Despite our faith being centered on the new, I personally sometimes find it very difficult to do new things. Take, for example, the beginning of the school year. I cried the day I took my daughter to kindergarten. It felt too scary and too new. This week I took her to the first day of 11th grade, the whole while telling her I was going to send her back to kindergarten because I wasn’t ready for this. But Kinder? I had made it through once, I know I could make it through again! I’m sure many of you can resonate with the hesitancy, fear, or even panic that arises when something new and unfamiliar comes your way. The Israelites did when they fled slavery in Egypt, they even complained to Moses about missing the food.

 

The Covid-19 pandemic took a lot of things from us.

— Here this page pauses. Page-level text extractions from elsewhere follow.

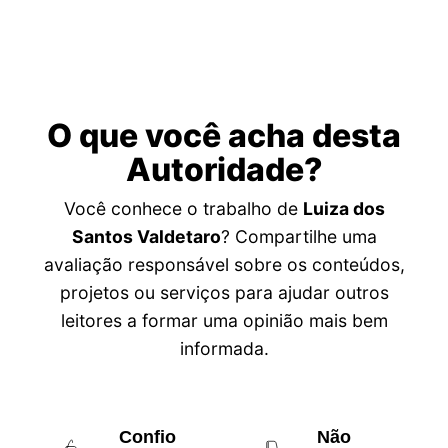
O que você acha desta
Autoridade?
Você conhece o trabalho de
Luiza dos
Santos Valdetaro
? Compartilhe uma
avaliação responsável sobre os conteúdos,
projetos ou serviços para ajudar outros
leitores a formar uma opinião mais bem
informada.
Confio
Não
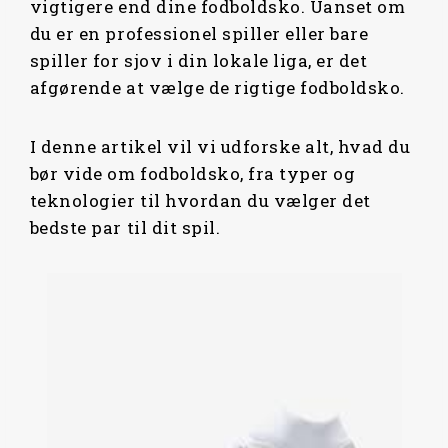
vigtigere end dine fodboldsko. Uanset om
du er en professionel spiller eller bare
spiller for sjov i din lokale liga, er det
afgørende at vælge de rigtige fodboldsko.
I denne artikel vil vi udforske alt, hvad du
bør vide om fodboldsko, fra typer og
teknologier til hvordan du vælger det
bedste par til dit spil.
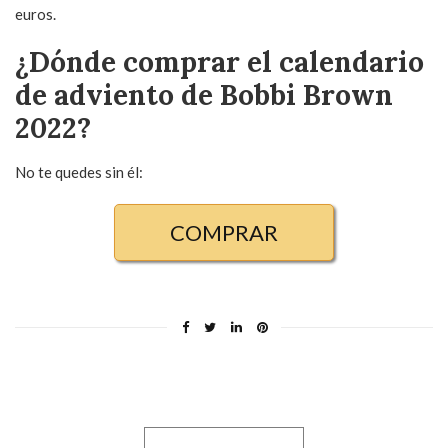
euros.
¿Dónde comprar el calendario
de adviento de Bobbi Brown
2022?
No te quedes sin él:
COMPRAR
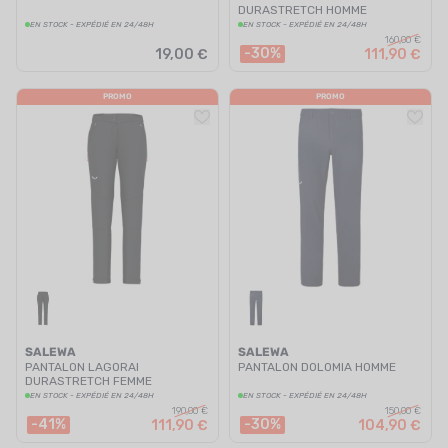
DURASTRETCH HOMME
EN STOCK - EXPÉDIÉ EN 24/48H
EN STOCK - EXPÉDIÉ EN 24/48H
160,00 €
-30%
19,00 €
111,90 €
PROMO
PROMO
SALEWA
SALEWA
PANTALON LAGORAI
PANTALON DOLOMIA HOMME
DURASTRETCH FEMME
EN STOCK - EXPÉDIÉ EN 24/48H
EN STOCK - EXPÉDIÉ EN 24/48H
190,00 €
150,00 €
-41%
-30%
111,90 €
104,90 €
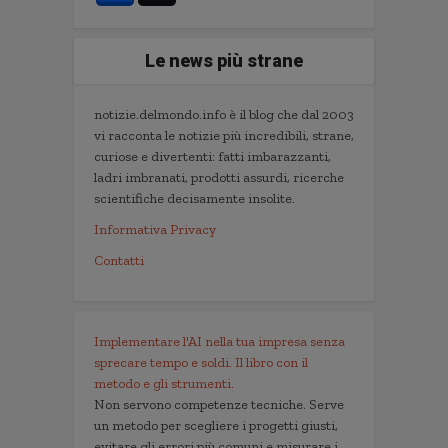
Le news più strane
notizie.delmondo.info è il blog che dal 2003
vi racconta le notizie più incredibili, strane,
curiose e divertenti: fatti imbarazzanti,
ladri imbranati, prodotti assurdi, ricerche
scientifiche decisamente insolite.
Informativa Privacy
Contatti
Implementare l'AI nella tua impresa senza
sprecare tempo e soldi. Il libro con il
metodo e gli strumenti.
Non servono competenze tecniche. Serve
un metodo per scegliere i progetti giusti,
evitare gli errori più comuni e misurare i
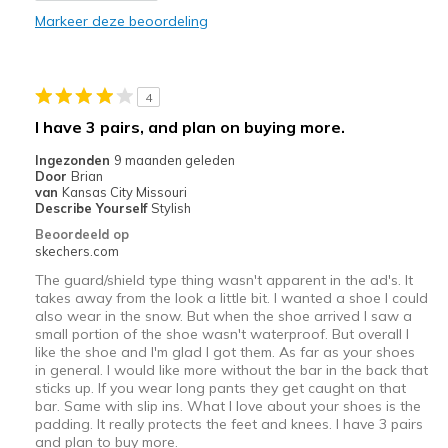
Markeer deze beoordeling
Beste toepassingen
Casual Wear
4
Width
Feels too narrow
I have 3 pairs, and plan on buying more.
Sizing
Feels half size too small
Ingezonden
9 maanden geleden
View On Shoes
I'm Into Shoes
Door
Brian
van
Kansas City Missouri
Describe Yourself
Stylish
Beoordeeld op
skechers.com
The guard/shield type thing wasn't apparent in the ad's. It
takes away from the look a little bit. I wanted a shoe I could
also wear in the snow. But when the shoe arrived I saw a
small portion of the shoe wasn't waterproof. But overall I
like the shoe and I'm glad I got them. As far as your shoes
in general. I would like more without the bar in the back that
sticks up. If you wear long pants they get caught on that
bar. Same with slip ins. What I love about your shoes is the
padding. It really protects the feet and knees. I have 3 pairs
and plan to buy more.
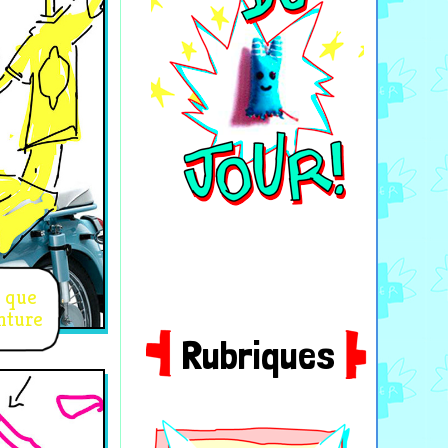
 que
enture
Rubriques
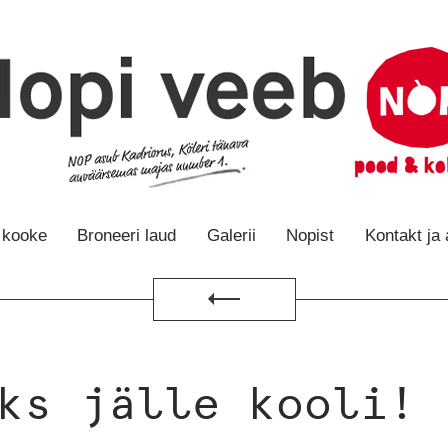
e kooke
Broneeri laud
Galerii
Nopist
Kontakt ja
Tagasi
ks jälle kooli!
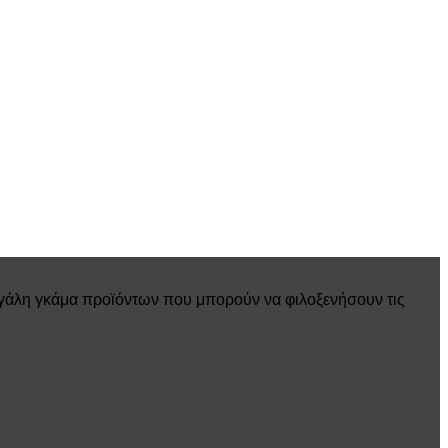
εγάλη γκάμα προϊόντων που μπορούν να φιλοξενήσουν τις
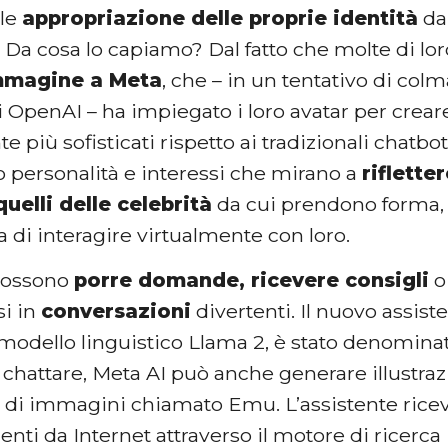
ile
appropriazione delle proprie identità
da 
. Da cosa lo capiamo? Dal fatto che molte di l
mmagine a Meta
, che – in un tentativo di colm
 OpenAI – ha impiegato i loro avatar per crea
 più sofisticati rispetto ai tradizionali chatbot
 personalità e interessi che mirano a
riflette
quelli delle celebrità
da cui prendono forma, o
a di interagire virtualmente con loro.
 possono
porre domande, ricevere consigli
o
si in
conversazioni
divertenti. Il nuovo assist
odello linguistico Llama 2, è stato denominato
 chattare, Meta AI può anche generare illustraz
 di immagini chiamato Emu. L’assistente ric
ti da Internet attraverso il motore di ricerca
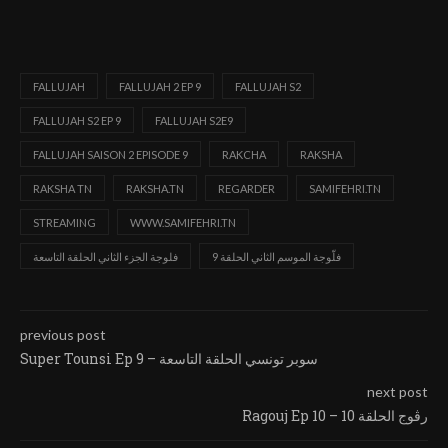
FALLUJAH
FALLUJAH 2 EP 9
FALLUJAH S2
FALLUJAH S2 EP 9
FALLUJAH S2E9
FALLUJAH SAISON 2 EPISODE 9
RAKCHA
RAKSHA
RAKSHA TN
RAKSHA.TN
REGARDER
SAMIFEHRI.TN
STREAMING
WWW.SAMIFEHRI.TN
فلّوجة الموسم الثاني الحلقة 9
فلوجة الجزء الثاني الحلقة التاسعة
previous post
Super Tounsi Ep 9 – سوبر تونسي الحلقة التاسعة
next post
Ragouj Ep 10 – رڨوج الحلقة 10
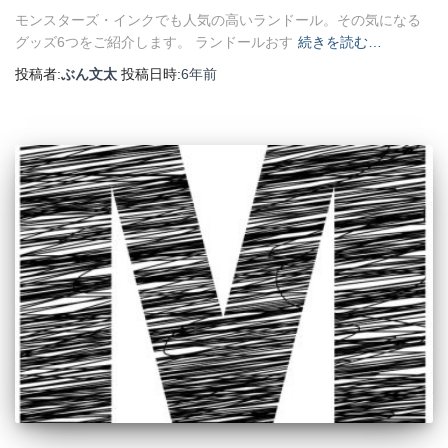
モンスターズ・インクでも人気の高いランドール。その気になる
グッズ6つをご紹介します。 ランドールおす
続きを読む…
投稿者:
ぶん文太
投稿日時:
6年
前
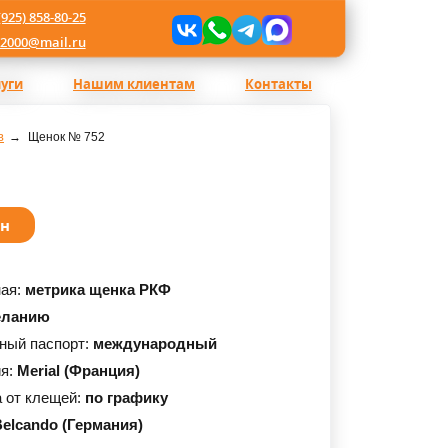
(925) 858-80-25
l2000@mail.ru
луги
Нашим клиентам
Контакты
в
Щенок № 752
ан
ная:
метрика щенка РКФ
еланию
ный паспорт:
международный
ия:
Merial (Франция)
 от клещей:
по графику
elcando (Германия)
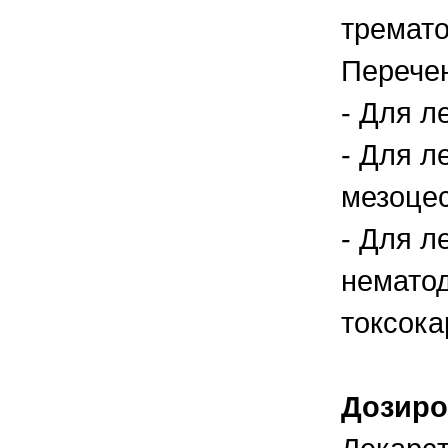
тремато
Перечен
- Для л
- Для л
мезоцес
- Для л
нематод
токсока
Дозиро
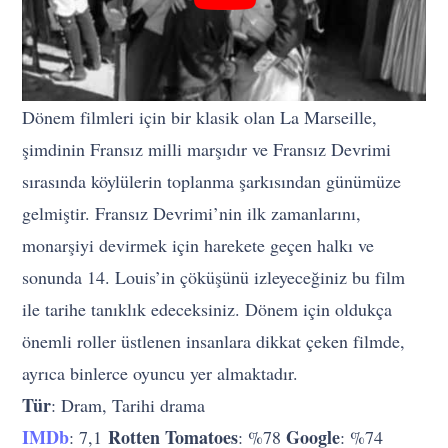
Dönem filmleri için bir klasik olan La Marseille,
şimdinin Fransız milli marşıdır ve Fransız Devrimi
sırasında köylülerin toplanma şarkısından günümüze
gelmiştir. Fransız Devrimi’nin ilk zamanlarını,
monarşiyi devirmek için harekete geçen halkı ve
sonunda 14. Louis’in çöküşünü izleyeceğiniz bu film
ile tarihe tanıklık edeceksiniz. Dönem için oldukça
önemli roller üstlenen insanlara dikkat çeken filmde,
ayrıca binlerce oyuncu yer almaktadır.
Tür
: Dram, Tarihi drama
IMDb
Rotten Tomatoes
Google
: 7,1
: %78
: %74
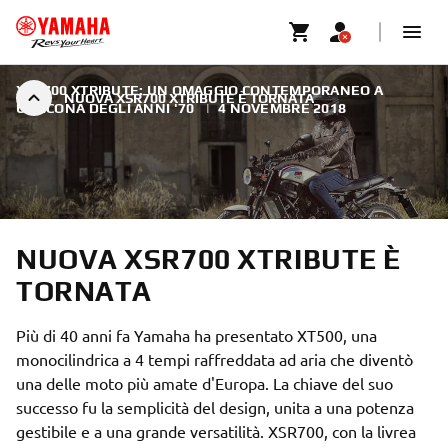
XSR700 XTRIBUTE: UN OMAGGIO CONTEMPORANEO A
NUOVA XSR700 XTRIBUTE È TORNATA
UN'ICONA DEGLI ANNI '70
|
4 NOVEMBRE 2018
NUOVA XSR700 XTRIBUTE È
TORNATA
Più di 40 anni fa Yamaha ha presentato XT500, una
monocilindrica a 4 tempi raffreddata ad aria che diventò
una delle moto più amate d'Europa. La chiave del suo
successo fu la semplicità del design, unita a una potenza
gestibile e a una grande versatilità. XSR700, con la livrea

As I get to know you all, I hear quite often something along the lines of “well, before Covid we….” Both programs and people have been lost and you miss them. But Covid didn’t give us much of a choice, it took the old world from us and has left us facing a new future that we still can’t clearly see.

 

But, we are the people of the promise that one day the new will come and all will be well, we do not need to live in fear of newness. As we run the race set before us, both in our individual Christian faith and in our community faith, let us breathe deeply of Christ’s own faith, who faced the new for us and broke open the future so that the eschaton could come. What will happen in the future? All we can do is make educated guesses based on the past. What will happen in the eschaton? According to Scripture, God will be all in all and we will be made new.

 

God grant us courage to be open to whatever new things you have for our lives and our community.